There are some responses to it here and here.
Here are some snippets of comments from Thomas Reese, S.J. (the first link above):
Pope Benedict's long awaited encyclical calls for a radical rethinking of economics so that it is guided not simply by profits but by "an ethics which is people-centered."
"Profit is useful if it serves as a means towards an end," he writes in Caritas in veritate (Charity in Truth), but "once profit becomes the exclusive goal, if it is produced by improper means and without the common good as its ultimate end, it risks destroying wealth and creating poverty."
Sounding like a union organizer, Benedict argues that "Lowering the level of protection accorded to the rights of workers, or abandoning mechanisms of wealth redistribution in order to increase the country's international competitiveness, hinder the achievement of lasting development."
Rather the goal should be decent employment for everyone, which "means work that expresses the essential dignity of every man and woman in the context of their particular society: work that is freely chosen, effectively associating workers, both men and women, with the development of their community; work that enables the worker to be respected and free from any form of discrimination; work that makes it possible for families to meet their needs and provide schooling for their children, without the children themselves being forced into labor; work that permits the workers to organize themselves freely, and to make their voices heard; work that leaves enough room for rediscovering one's roots at a personal, familial and spiritual level; work that guarantees those who have retired a decent standard of living."
The pope disagrees with those who believe that the economy should be free of government regulation. "The conviction that the economy must be autonomous, that it must be shielded from 'influences' of a moral character, has led man to abuse the economic process in a thoroughly destructive way," he writes. "In the long term, these convictions have led to economic, social and political systems that trample upon personal and social freedom, and are therefore unable to deliver the justice that they promise."

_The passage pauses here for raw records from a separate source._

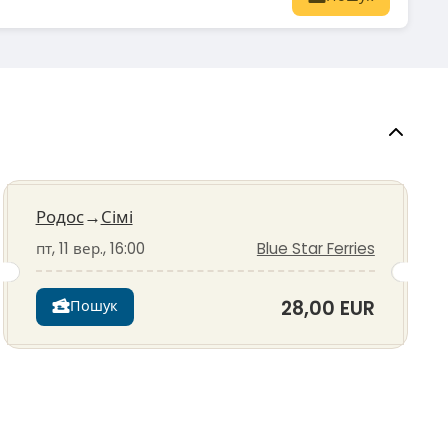
Родос
→
Сімі
пт, 11 вер., 16:00
Blue Star Ferries
28,00 EUR
Пошук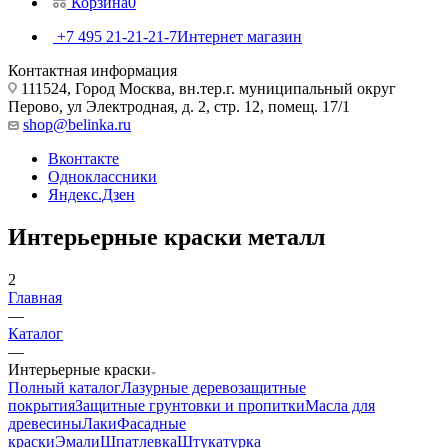
Корзина
0
+7 495 21-21-21-7
Интернет магазин
Контактная информация
111524, Город Москва, вн.тер.г. муниципальный округ
Перово, ул Электродная, д. 2, стр. 12, помещ. 17/1
shop@belinka.ru
Вконтакте
Одноклассники
Яндекс.Дзен
Интерьерные краски металл
2
Главная
—
Каталог
—
Интерьерные краски
Полный каталог
Лазурные деревозащитные
покрытия
Защитные грунтовки и пропитки
Масла для
древесины
Лаки
Фасадные
краски
Эмали
Шпатлевка
Штукатурка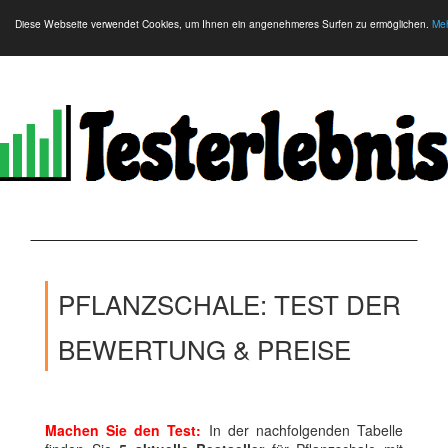
Diese Webseite verwendet Cookies, um Ihnen ein angenehmeres Surfen zu ermöglichen.
Meh
PFLANZSCHALE: TEST DER
BEWERTUNG & PREISE
Machen Sie den Test:
In der nachfolgenden Tabelle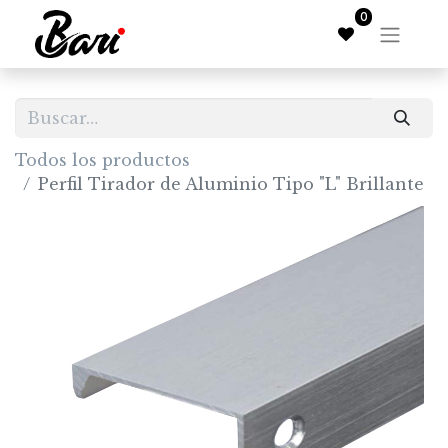
0
Todos los productos
Perfil Tirador de Aluminio Tipo "L" Brillante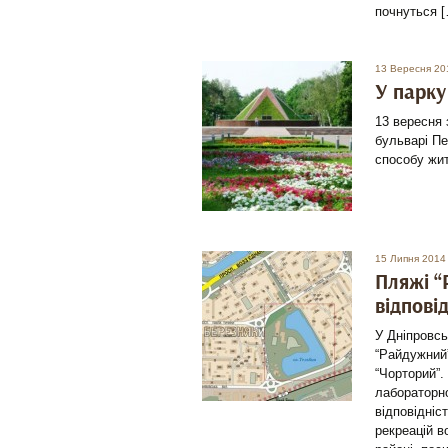
почнуться 
13 Вересня 20
У парку
13 вересня 
бульварі Пе
способу жит
15 Липня 2014
Пляжі “
відпові
У Дніпровсь
“Райдужний”
“Чорторий”.
лабораторн
відповідніс
рекреацій в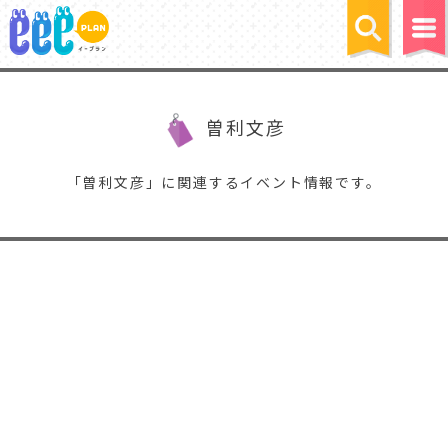
曽利文彦
「曽利文彦」に関連するイベント情報です。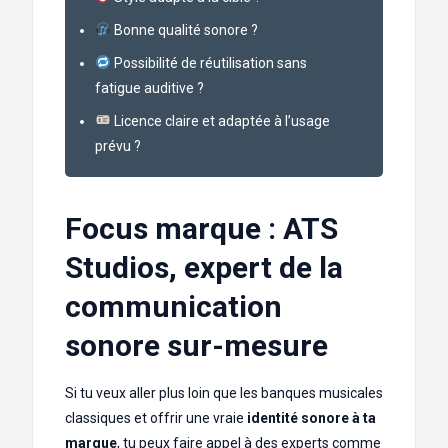
Bonne qualité sonore ?
Possibilité de réutilisation sans
fatigue auditive ?
Licence claire et adaptée à l’usage
prévu ?
Focus marque : ATS
Studios, expert de la
communication
sonore sur-mesure
Si tu veux aller plus loin que les banques musicales
classiques et offrir une vraie
identité sonore à ta
marque
, tu peux faire appel à des experts comme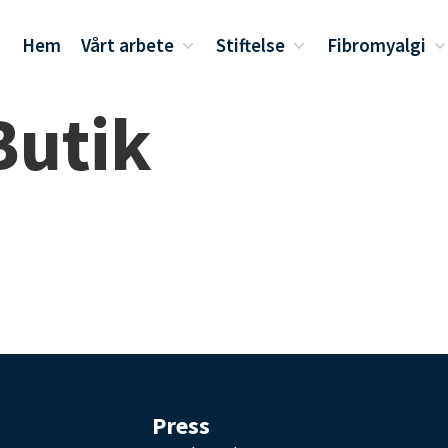
Hem
Vårt arbete
Stiftelse
Fibromyalgi
Butik
Press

While Benedict acknowledges the role of the market, he emphasizes that "the social doctrine of the Church has unceasingly highlighted the importance of distributive justice and social justice for the market economy." He unflinchingly supports the "redistribution of wealth" when he talks about the role of government. "Grave imbalances are produced," he writes, "when economic action, conceived merely as an engine for wealth creation, is detached from political action, conceived as a means for pursuing justice through redistribution."
Although Benedict's emphasis in the encyclical is on the theological foundations of Catholic social teaching, amid the dense prose there are indications, as shown above, that he is to the left of almost every politician in America. What politician would casually refer to "redistribution of wealth" or talk of international governing bodies to regulate the economy? Who would call for increasing the percentage of GDP devoted to foreign aid? Who would call for the adoption of "new life-styles 'in which the quest for truth, beauty, goodness and communion with others for the sake of common growth are the factors which determine consumer choices, savings and investments'"?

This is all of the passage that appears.